LOS ANGELES -- Barbara S. Lawrence, a professor of organizational behavior at UCLA Anderson School of Management, has been awarded the Everett Cherrington Hughes Award for Career Scholarship. The award, which is the Academy of Management Careers Division's premier honor, recognizes scholarship that has made a significant contribution to the task of linking careers theory with the broader field of organization studies. The award will be presented to Professor Lawrence at the Academy of Management Annual Meeting on August 10, 2009.

"This is a well-deserved recognition for Barbara and we're incredibly proud of the way she has applied her research to social contexts," said Antonio Bernardo, professor and faculty chairman at UCLA Anderson School of Management.

Lawrence was selected as the 2009 recipient of the Hughes award for her work in investigating the impact of social context on individuals' professional lives. Her interdisciplinary research explores the relationships between individuals' careers, social norms and organizational demography. Lawrence's current project involves an agent-based simulation that examines the independent effects of individual perceptions and social structure on mobility.

"The goal of my research is to provide a tool for educational institutions, government agencies and private organizations to understand how relationships and social contexts affect work in today's society," said Lawrence. "I am honored to be included among those who have received this award in the past, and look forward to continuing my research in this field."

Her work on careers includes the Handbook of Career Theory, a co-authored book published by Cambridge University Press in 1989 and still in print after twenty years. Lawrence received the Outstanding Publication in Organizational Behavior Award at the Academy of Management in 1998. In 1999, her work with co-authors in Spain and the United States received the Best Paper Award of the First International Conference of the Iberoamerican Academy of Management.

"Barbara's work is at the top of the list of source materials on the subjects of career timetables, organizational demography and organizational reference groups," said Hugh P. Gunz, one of Lawrence's award nominators and professor of organizational behavior at the Joseph L. Rotman School of Management, and chair of the department of management at the University of Toronto, Mississauga. "She has an ability to tackle the most demanding topics and make them her own, advancing academic conversations with a broad community of organizational scholars."

"On a personal note, Barbara is an exemplary collaborator and persistently takes ideas and conversations further than one imagined," said Michael B. Arthur, professor at Suffolk University Sawyer Business School and co-editor with Lawrence and Douglas T. Hall of the Handbook of Career Theory (Cambridge University Press 1989) , which is still in print today. "There are few in our field who represent the tradition of Everett Hughes the way Barbara has, by bringing the field of career studies into the broader context of the study of organization."

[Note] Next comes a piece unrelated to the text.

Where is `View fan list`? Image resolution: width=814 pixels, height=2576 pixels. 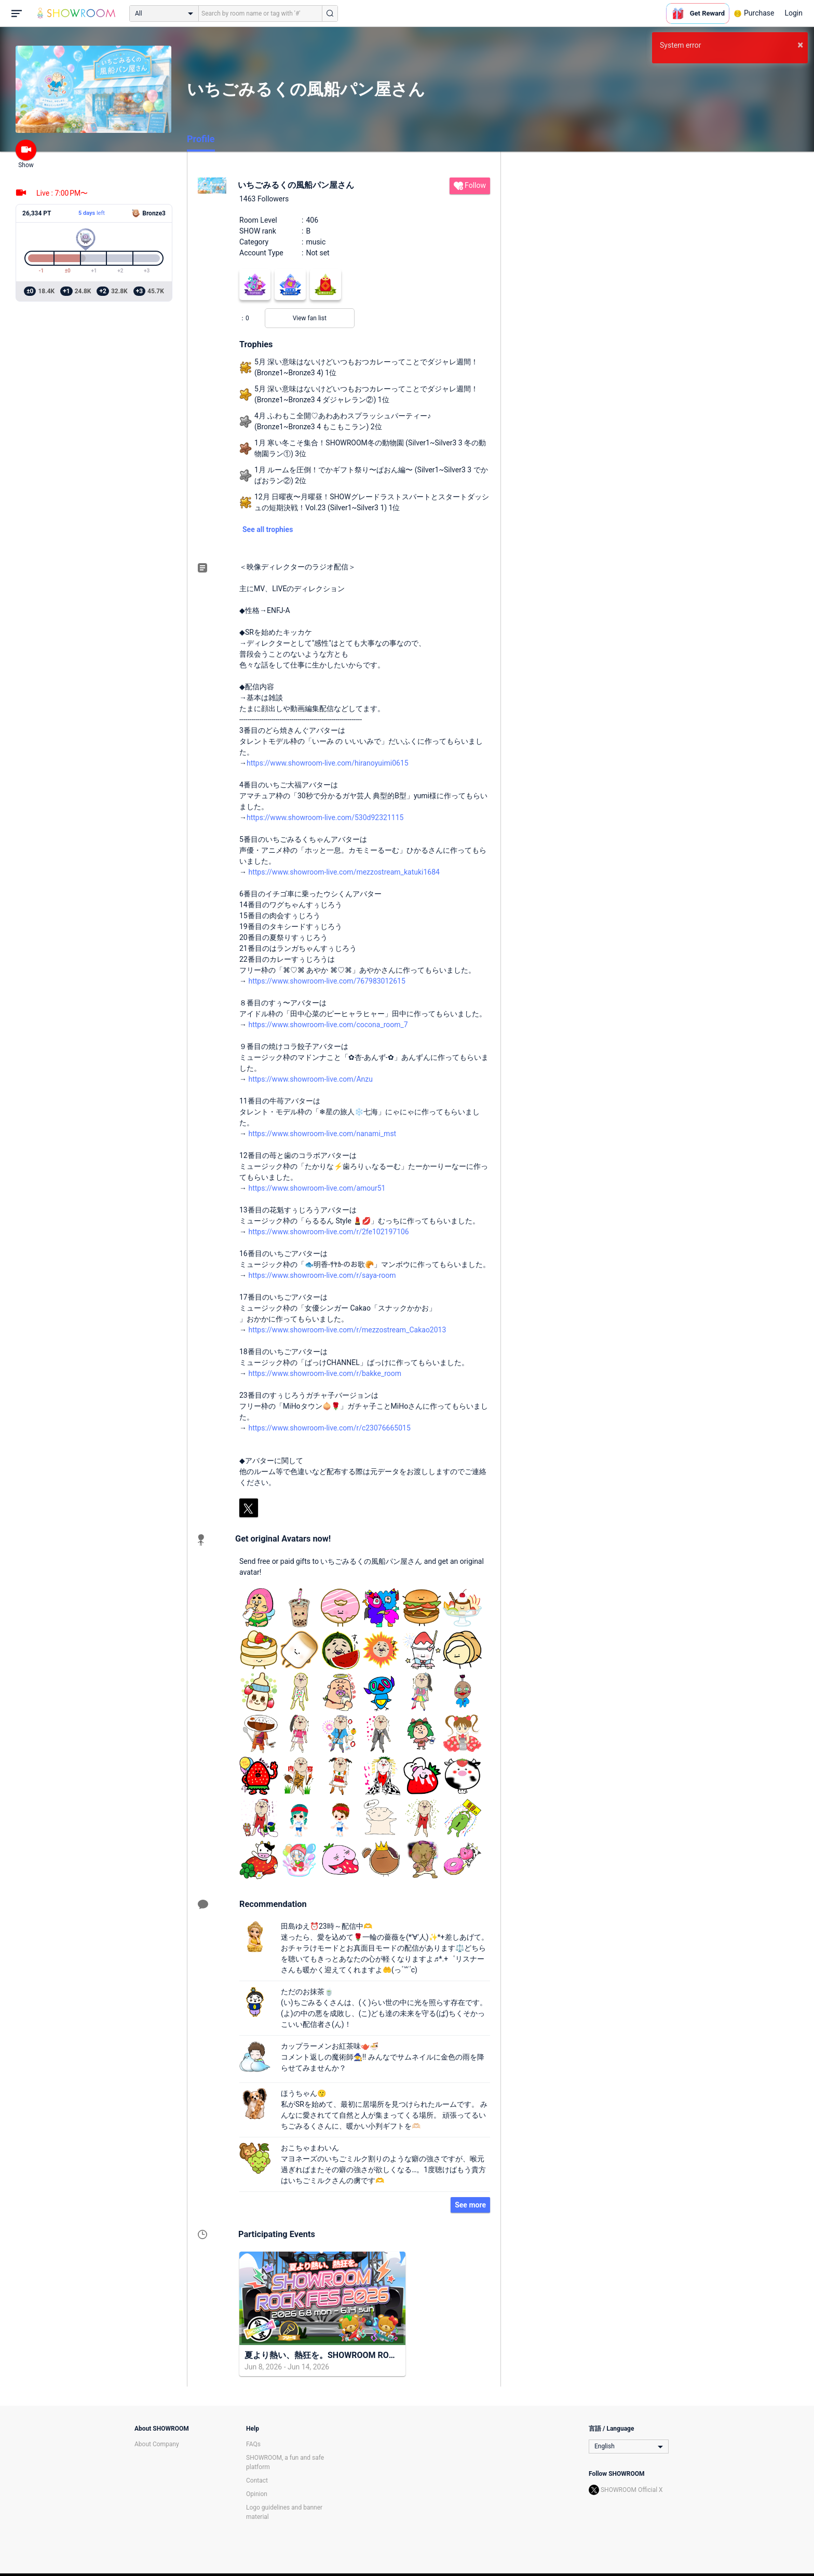 View fan list is located at coordinates (310, 318). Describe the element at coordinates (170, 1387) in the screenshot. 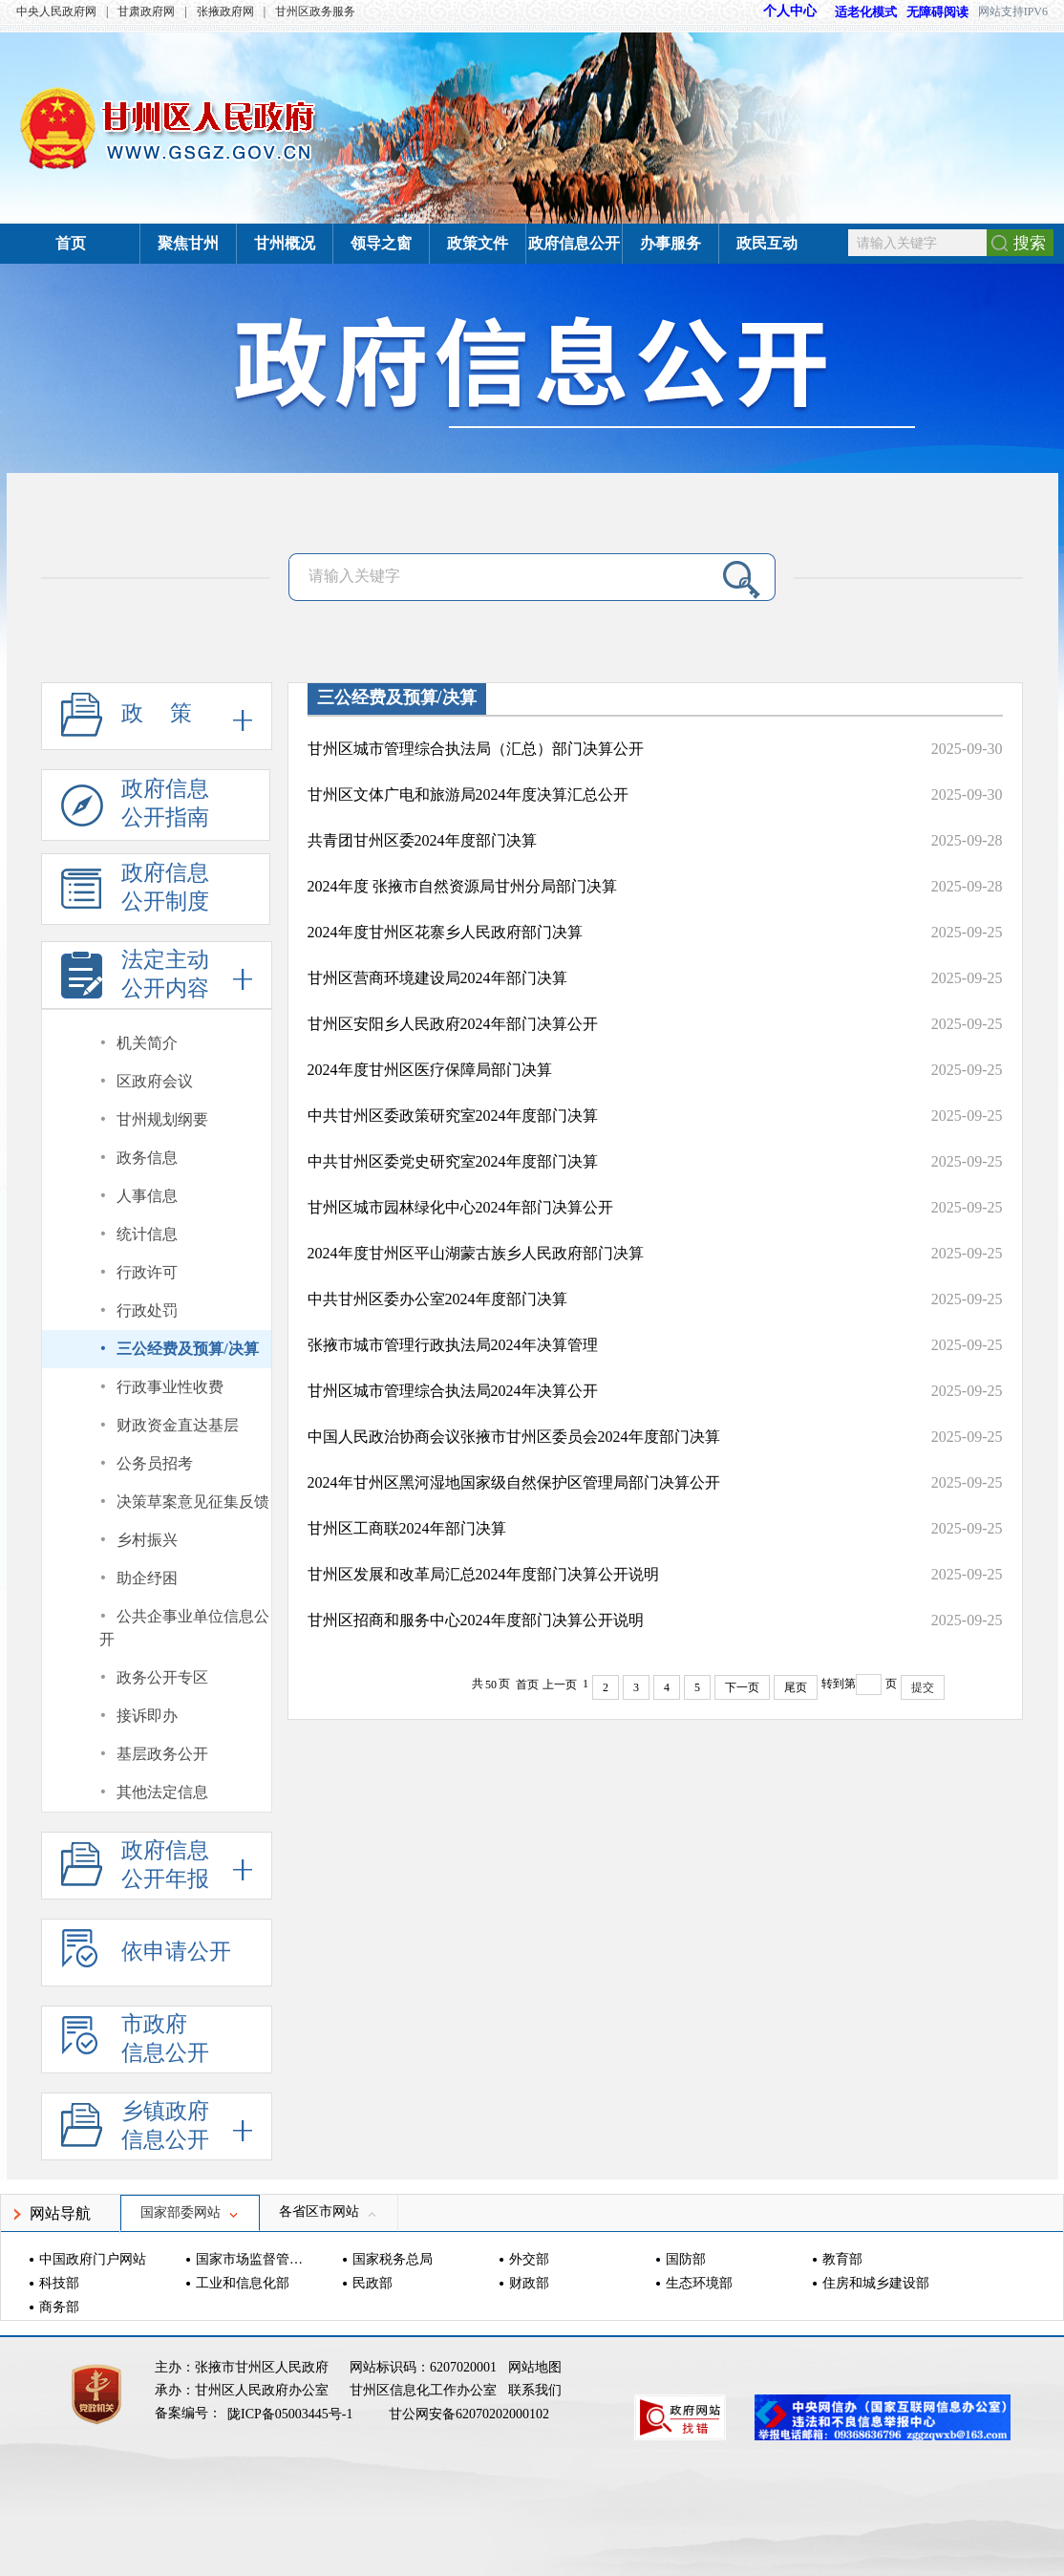

I see `行政事业性收费` at that location.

Lawrence has been a member of the faculty at UCLA Anderson School of Management since 1983 and teaches in the MBA, Doctoral, Fully-Employed MBA, Executive MBA and Executive programs. Her research has been funded by corporate, academic, and government agencies, including the National Institutes of Health. She is a member of the Academy of Management, American Psychological Association, American Sociological Association, INFORMS, and the Society for Industrial and Organizational Psychology.

About UCLA Anderson School of Management
UCLA Anderson School of Management, established in 1935, is regarded among the leading business schools in the world. UCLA Anderson faculty members are renowned for their teaching excellence and research in advancing management thinking. Each year, UCLA Anderson provides management education to more than 1,700 students enrolled in MBA, Executive MBA, Fully-Employed MBA and doctoral programs, and to more than 2,000 professional managers through executive education programs. Combining highly selective admissions, varied and innovative learning programs, and a world-wide network of 36,000 alumni, UCLA Anderson develops and prepares global leaders.